Eu dormia no quarto de minha mãe. Suas respirações regulares denotavam seu profundo sono.
De repente ouvi chamar meu nome. Uma voz desconhecida murmurou: “Que acontecerá, se teu pai morrer?”
Eu não amava mais meu pai, desde que ele começara a maltratar minha mãe. Já não amava propriamente ninguém: só me prendia a alguns que eram bons para mim. – Amor sem intuito natural existe quase só nas almas que vivem em estado de graça.

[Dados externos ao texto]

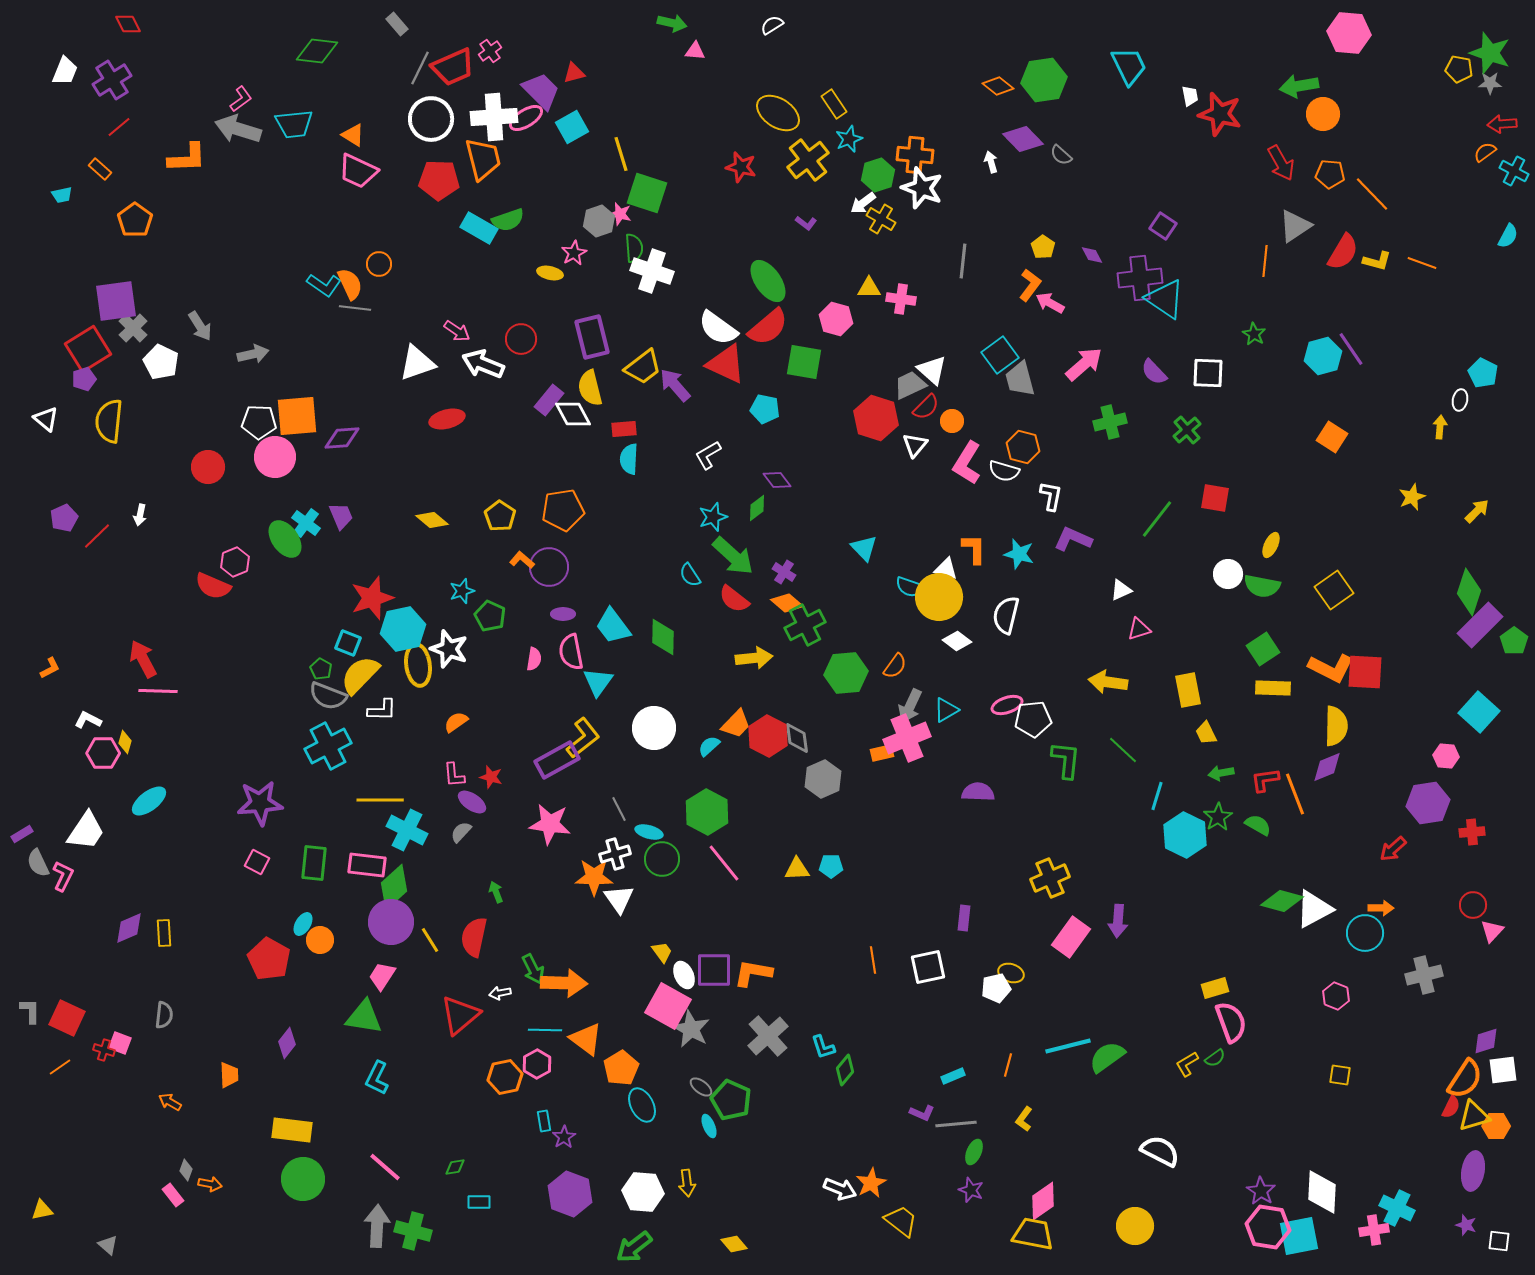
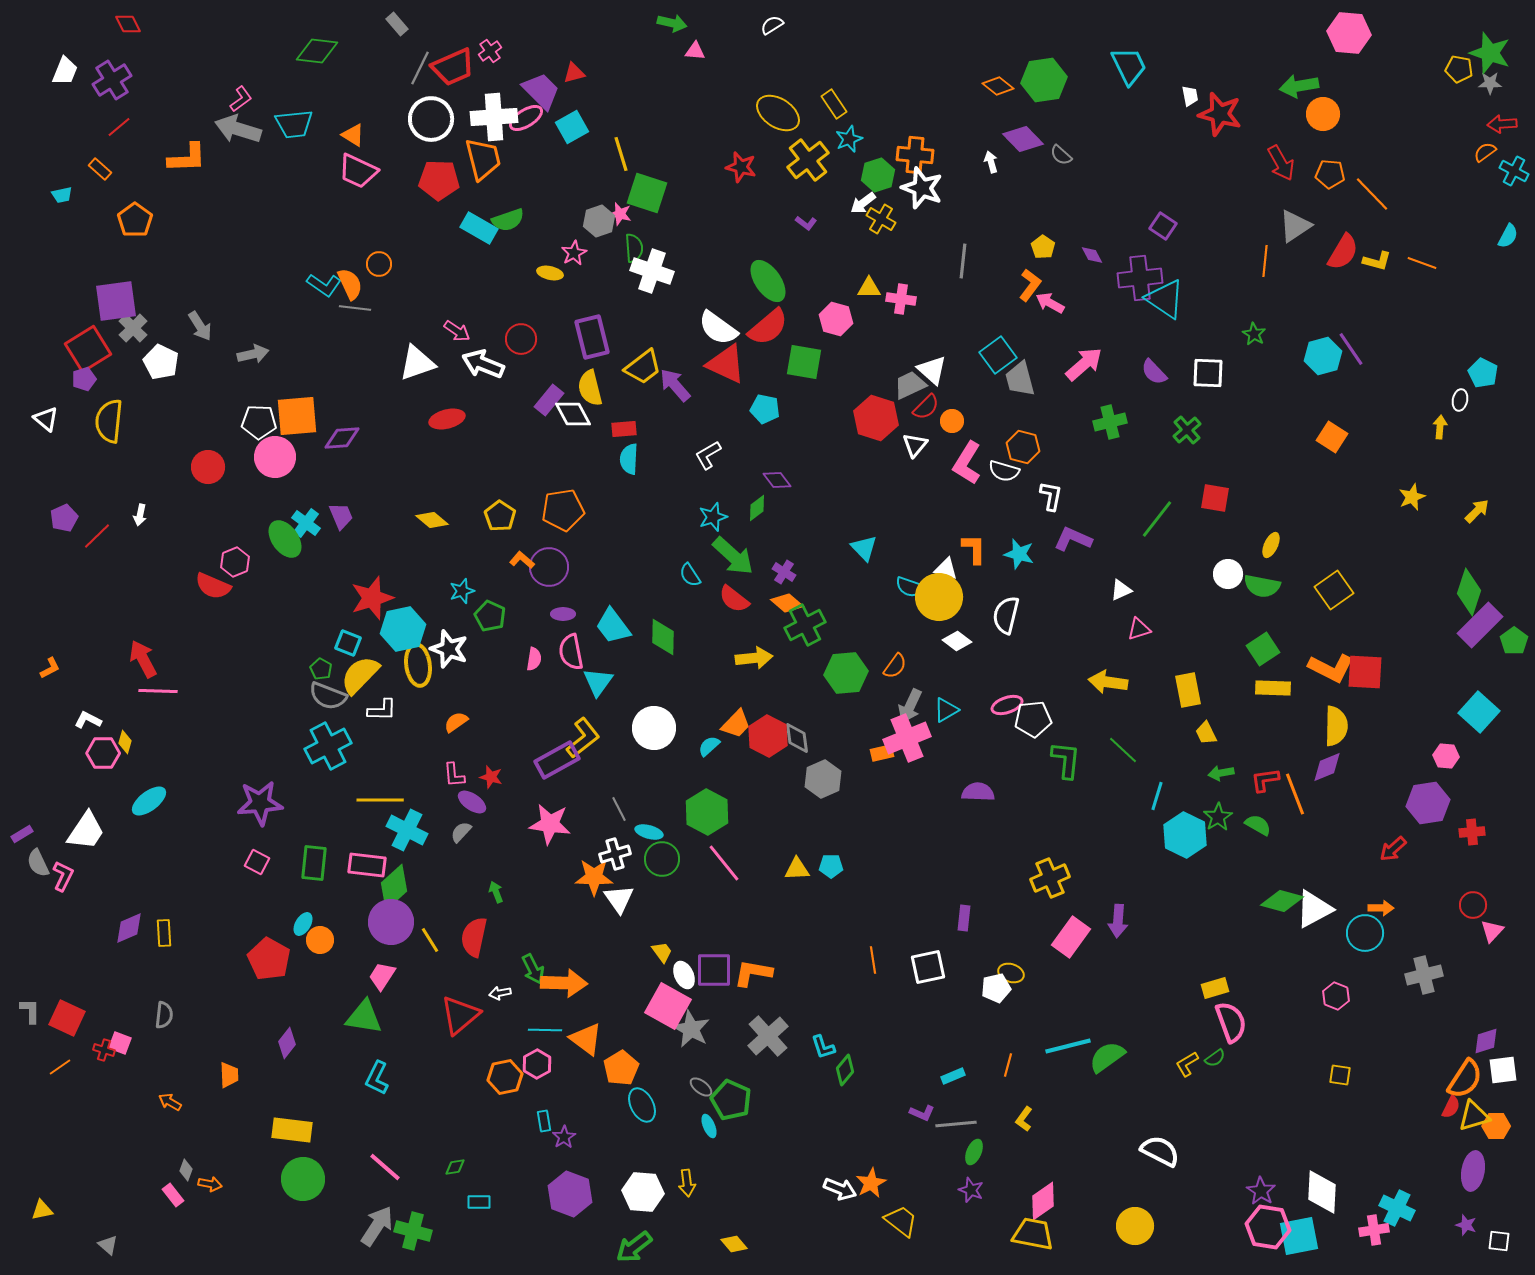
cyan square at (1000, 355): moved 2 px left
gray arrow at (377, 1226): rotated 30 degrees clockwise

Nele eu não vivia.
Respondia assim ao misterioso interlocutor: “Com certeza ele não morre”.
Após breve intervalo, ouvi a mesma bem compreendida pergunta sem me incomodar de saber, de onde provinha.
“Qual o que! Ele não está morrendo” escapou-me casmurra.
Pela terceira vez fui interrogada: “Que acontecerá se teu pai morrer?”
De relance me surgiu no espírito como meu pai freqüentes vezes voltava para casa meio bêbado, ralhando e brigando com mamãe e quanto ele nos envergonhava perante os vizinhos e conhecidos!
Gritei, então embirrada: “Pois não, é quanto merece! Que morra!”
Depois, ficou tudo quedo.
Na manhã seguinte, quando mamãe foi para arrumar o quarto de papai, encontrou a porta fechada. Ao meio dia abriram-na à força. Papai encontrava-se meio vestido em cima da cama – morto, um cadáver. Ao procurar cerveja na adega, deve se ter resfriado. Desde muito, estava adoentado. – (Será que Deus fez depender da vontade de uma criança, a quem o homem demonstrava bondade, o conceder-lhe mais tempo e ocasião para se converter?)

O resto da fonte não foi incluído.